▶ **EXERCISE REQUIREMENTS**
Where the string "SundayMondayTuesdayWednesdayThursdayFrid" shows up in a line of the records, copy that line.

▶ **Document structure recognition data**
##############################

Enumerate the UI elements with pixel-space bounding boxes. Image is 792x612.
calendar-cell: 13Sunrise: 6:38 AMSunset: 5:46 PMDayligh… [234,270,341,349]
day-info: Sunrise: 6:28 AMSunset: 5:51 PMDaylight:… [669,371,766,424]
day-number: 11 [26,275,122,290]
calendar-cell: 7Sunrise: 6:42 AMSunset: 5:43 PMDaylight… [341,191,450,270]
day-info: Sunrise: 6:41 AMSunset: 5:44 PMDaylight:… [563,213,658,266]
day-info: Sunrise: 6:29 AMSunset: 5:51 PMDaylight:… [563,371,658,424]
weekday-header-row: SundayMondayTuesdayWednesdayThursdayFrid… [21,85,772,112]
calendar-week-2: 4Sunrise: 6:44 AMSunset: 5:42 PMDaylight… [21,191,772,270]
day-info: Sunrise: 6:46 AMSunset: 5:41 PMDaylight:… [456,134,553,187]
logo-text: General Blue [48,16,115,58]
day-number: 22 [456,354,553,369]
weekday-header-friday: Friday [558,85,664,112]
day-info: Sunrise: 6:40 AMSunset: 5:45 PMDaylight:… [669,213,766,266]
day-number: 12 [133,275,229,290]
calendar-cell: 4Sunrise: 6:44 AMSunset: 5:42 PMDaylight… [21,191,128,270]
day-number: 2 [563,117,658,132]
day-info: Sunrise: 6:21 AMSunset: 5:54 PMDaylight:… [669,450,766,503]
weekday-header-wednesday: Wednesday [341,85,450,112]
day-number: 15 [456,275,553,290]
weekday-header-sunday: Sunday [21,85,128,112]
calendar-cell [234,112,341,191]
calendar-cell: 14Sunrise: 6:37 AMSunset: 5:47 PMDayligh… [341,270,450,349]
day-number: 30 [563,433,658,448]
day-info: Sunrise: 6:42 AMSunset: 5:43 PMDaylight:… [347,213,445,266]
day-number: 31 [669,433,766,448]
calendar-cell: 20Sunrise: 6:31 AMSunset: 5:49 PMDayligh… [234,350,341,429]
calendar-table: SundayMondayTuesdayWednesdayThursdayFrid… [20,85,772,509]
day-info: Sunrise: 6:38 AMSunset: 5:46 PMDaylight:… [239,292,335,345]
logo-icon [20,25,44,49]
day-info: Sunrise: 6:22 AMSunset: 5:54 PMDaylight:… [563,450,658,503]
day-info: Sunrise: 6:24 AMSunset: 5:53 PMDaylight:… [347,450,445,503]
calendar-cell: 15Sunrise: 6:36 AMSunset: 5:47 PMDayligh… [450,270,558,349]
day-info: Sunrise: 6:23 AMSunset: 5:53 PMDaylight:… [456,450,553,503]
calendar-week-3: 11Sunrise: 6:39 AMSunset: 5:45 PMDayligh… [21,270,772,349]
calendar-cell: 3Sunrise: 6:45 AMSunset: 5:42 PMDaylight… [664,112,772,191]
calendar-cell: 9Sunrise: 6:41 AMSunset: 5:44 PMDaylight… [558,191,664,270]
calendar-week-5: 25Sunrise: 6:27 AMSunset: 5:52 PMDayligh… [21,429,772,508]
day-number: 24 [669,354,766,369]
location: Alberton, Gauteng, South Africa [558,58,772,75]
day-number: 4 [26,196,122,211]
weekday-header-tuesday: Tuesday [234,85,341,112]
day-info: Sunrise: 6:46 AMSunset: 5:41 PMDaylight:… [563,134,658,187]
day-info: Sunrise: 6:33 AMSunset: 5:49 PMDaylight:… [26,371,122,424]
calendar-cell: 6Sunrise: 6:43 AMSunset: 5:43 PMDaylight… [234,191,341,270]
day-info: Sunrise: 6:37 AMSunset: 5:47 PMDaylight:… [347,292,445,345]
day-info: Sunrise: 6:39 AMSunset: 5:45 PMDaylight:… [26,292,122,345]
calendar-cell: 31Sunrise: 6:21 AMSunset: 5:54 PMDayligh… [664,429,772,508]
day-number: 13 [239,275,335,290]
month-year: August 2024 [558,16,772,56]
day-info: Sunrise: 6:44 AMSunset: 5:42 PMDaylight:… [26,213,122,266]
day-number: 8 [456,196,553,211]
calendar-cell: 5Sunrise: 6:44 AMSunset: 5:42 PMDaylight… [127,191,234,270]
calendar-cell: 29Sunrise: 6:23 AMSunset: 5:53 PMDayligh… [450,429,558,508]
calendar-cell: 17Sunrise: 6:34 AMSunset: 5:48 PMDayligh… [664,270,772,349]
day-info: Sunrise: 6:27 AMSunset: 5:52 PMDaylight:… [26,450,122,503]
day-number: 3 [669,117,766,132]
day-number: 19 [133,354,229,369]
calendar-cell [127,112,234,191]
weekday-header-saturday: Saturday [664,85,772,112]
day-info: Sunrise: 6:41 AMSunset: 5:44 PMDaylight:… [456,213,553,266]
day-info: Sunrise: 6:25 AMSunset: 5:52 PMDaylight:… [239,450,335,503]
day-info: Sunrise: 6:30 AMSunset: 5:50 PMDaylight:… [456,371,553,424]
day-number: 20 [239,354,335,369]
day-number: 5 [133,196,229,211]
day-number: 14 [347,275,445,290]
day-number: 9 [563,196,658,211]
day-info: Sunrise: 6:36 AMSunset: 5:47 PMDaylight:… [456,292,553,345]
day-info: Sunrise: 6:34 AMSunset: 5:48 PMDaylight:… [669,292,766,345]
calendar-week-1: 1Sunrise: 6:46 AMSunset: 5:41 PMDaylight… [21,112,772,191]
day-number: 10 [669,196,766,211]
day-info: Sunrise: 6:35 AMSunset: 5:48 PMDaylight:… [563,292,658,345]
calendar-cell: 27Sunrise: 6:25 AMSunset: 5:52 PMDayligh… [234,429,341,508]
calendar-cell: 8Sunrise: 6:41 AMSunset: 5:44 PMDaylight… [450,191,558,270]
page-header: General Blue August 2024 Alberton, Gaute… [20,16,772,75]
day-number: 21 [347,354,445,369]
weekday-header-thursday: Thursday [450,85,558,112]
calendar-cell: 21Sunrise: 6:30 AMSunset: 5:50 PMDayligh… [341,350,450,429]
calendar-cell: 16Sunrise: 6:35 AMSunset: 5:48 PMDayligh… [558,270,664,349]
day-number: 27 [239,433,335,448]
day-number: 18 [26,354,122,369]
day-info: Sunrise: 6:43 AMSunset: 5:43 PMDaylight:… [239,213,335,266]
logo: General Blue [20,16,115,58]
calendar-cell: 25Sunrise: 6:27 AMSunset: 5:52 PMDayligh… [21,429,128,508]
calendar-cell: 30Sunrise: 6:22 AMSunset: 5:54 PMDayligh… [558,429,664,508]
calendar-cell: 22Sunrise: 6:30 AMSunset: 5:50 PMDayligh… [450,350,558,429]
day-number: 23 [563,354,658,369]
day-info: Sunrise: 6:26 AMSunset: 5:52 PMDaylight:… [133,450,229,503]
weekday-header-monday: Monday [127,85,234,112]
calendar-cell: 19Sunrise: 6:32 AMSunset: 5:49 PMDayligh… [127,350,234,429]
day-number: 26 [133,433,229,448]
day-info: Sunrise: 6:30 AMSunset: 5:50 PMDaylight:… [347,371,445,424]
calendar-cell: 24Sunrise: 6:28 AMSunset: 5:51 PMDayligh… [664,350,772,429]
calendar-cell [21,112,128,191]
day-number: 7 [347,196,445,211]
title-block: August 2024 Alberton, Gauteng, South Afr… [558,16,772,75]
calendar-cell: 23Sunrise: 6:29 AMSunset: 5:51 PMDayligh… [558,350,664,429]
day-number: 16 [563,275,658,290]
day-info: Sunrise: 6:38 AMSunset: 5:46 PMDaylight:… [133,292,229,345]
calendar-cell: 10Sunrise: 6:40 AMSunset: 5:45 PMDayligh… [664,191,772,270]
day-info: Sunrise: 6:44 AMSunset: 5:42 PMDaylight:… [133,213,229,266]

##############################

▶ **SOLUTION**
weekday-header-row: SundayMondayTuesdayWednesdayThursdayFrid… [21,85,772,112]
calendar-table: SundayMondayTuesdayWednesdayThursdayFrid… [20,85,772,509]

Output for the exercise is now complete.